[REQUIRED ACTION]: Wherever the string "автомобилей" appears in the records, return the line that holds it.
─── DATA FOR REVIEW
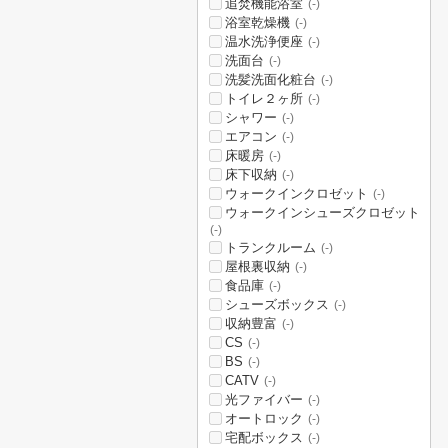
追焚機能浴室
(-)
浴室乾燥機
(-)
温水洗浄便座
(-)
洗面台
(-)
洗髪洗面化粧台
(-)
トイレ２ヶ所
(-)
シャワー
(-)
エアコン
(-)
床暖房
(-)
床下収納
(-)
ウォークインクロゼット
(-)
ウォークインシューズクロゼット
(-)
トランクルーム
(-)
屋根裏収納
(-)
食品庫
(-)
シューズボックス
(-)
収納豊富
(-)
CS
(-)
BS
(-)
CATV
(-)
光ファイバー
(-)
オートロック
(-)
宅配ボックス
(-)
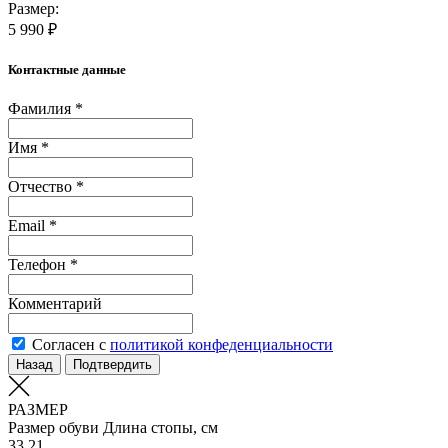
Размер:
5 990 ₽
Контактные данные
Фамилия *
Имя *
Отчество *
Email *
Телефон *
Комментарий
Согласен с
политикой конфеденциальности
Назад
Подтвердить
РАЗМЕР
Размер обуви
Длина стопы, см
33
21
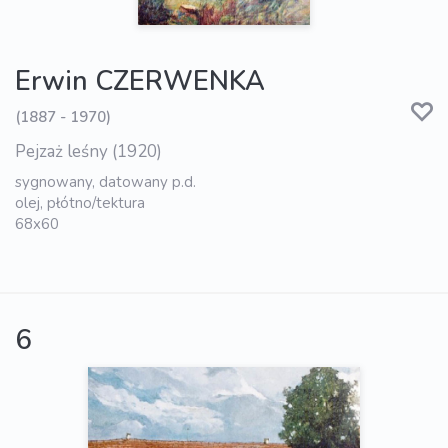
Erwin CZERWENKA
(1887 - 1970)
Pejzaż leśny (1920)
sygnowany, datowany p.d.
olej, płótno/tektura
68x60
6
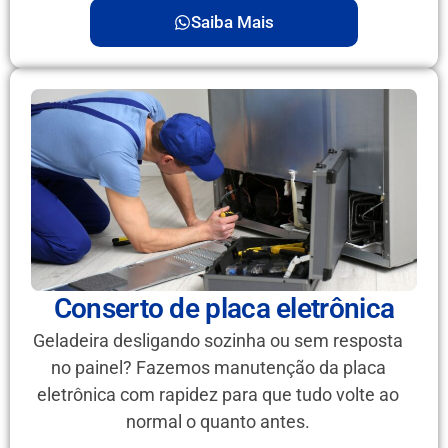
Saiba Mais
Conserto de placa eletrônica
Geladeira desligando sozinha ou sem resposta
no painel? Fazemos manutenção da placa
eletrônica com rapidez para que tudo volte ao
normal o quanto antes.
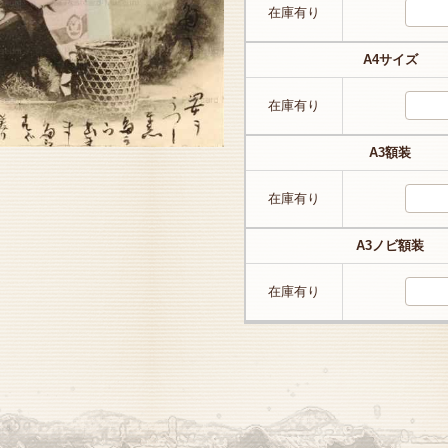
在庫有り
A4サイズ
在庫有り
A3額装
在庫有り
A3ノビ額装
在庫有り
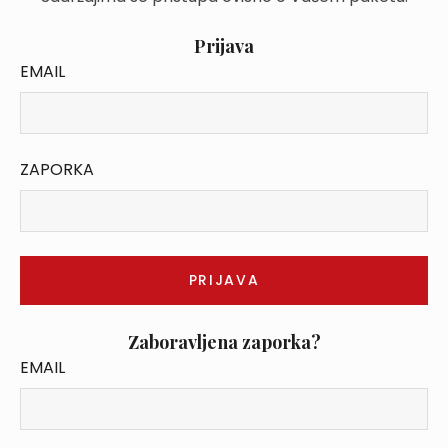
Prijava
EMAIL
ZAPORKA
Zaboravljena zaporka?
EMAIL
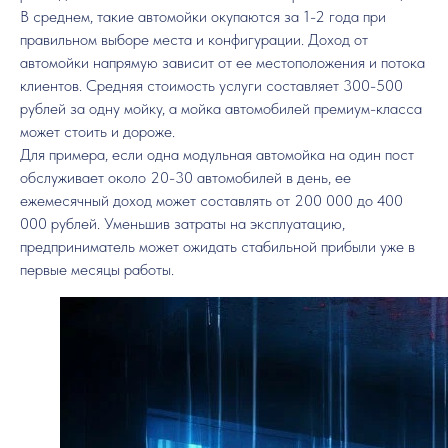
В среднем, такие автомойки окупаются за 1-2 года при
правильном выборе места и конфигурации. Доход от
автомойки напрямую зависит от ее местоположения и потока
клиентов. Средняя стоимость услуги составляет 300-500
рублей за одну мойку, а мойка автомобилей премиум-класса
может стоить и дороже.
Для примера, если одна модульная автомойка на один пост
обслуживает около 20-30 автомобилей в день, ее
ежемесячный доход может составлять от 200 000 до 400
000 рублей. Уменьшив затраты на эксплуатацию,
предприниматель может ожидать стабильной прибыли уже в
первые месяцы работы.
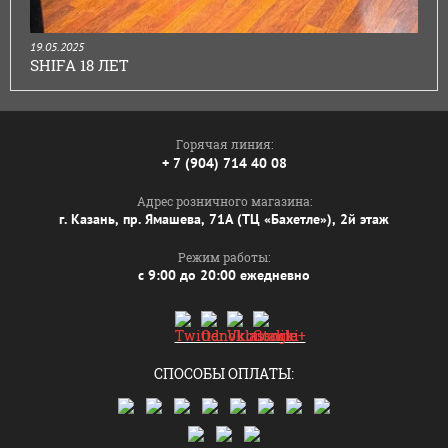
19.05.2025
SHIFA 18 ЛЕТ
Горячая линия:
+ 7 (904) 714 40 08
Адрес розничного магазина:
г. Казань, пр. Ямашева, 71А (ТЦ «Бахетле»), 2й этаж
Режим работы:
с 9:00 до 20:00 ежедневно
СПОСОБЫ ОПЛАТЫ:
──────
[REPLY TO THE EXERCISE]:
рублей за одну мойку, а мойка автомобилей премиум-класса
обслуживает около 20-30 автомобилей в день, ее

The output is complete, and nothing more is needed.